╭─ Supplied data

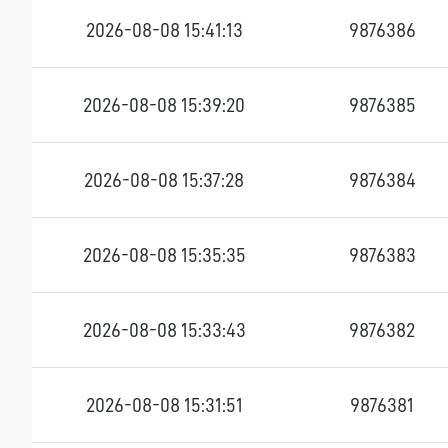
2026-08-08 15:41:13
9876386
2026-08-08 15:39:20
9876385
2026-08-08 15:37:28
9876384
2026-08-08 15:35:35
9876383
2026-08-08 15:33:43
9876382
2026-08-08 15:31:51
9876381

╰─

■ **Instructions for the task**
You are asked to output the records precisely as they appear, minus any pictures.

■ **Answer area**
2026-08-08 15:41:13
9876386
2026-08-08 15:39:20
9876385
2026-08-08 15:37:28
9876384
2026-08-08 15:35:35
9876383
2026-08-08 15:33:43
9876382
2026-08-08 15:31:51
9876381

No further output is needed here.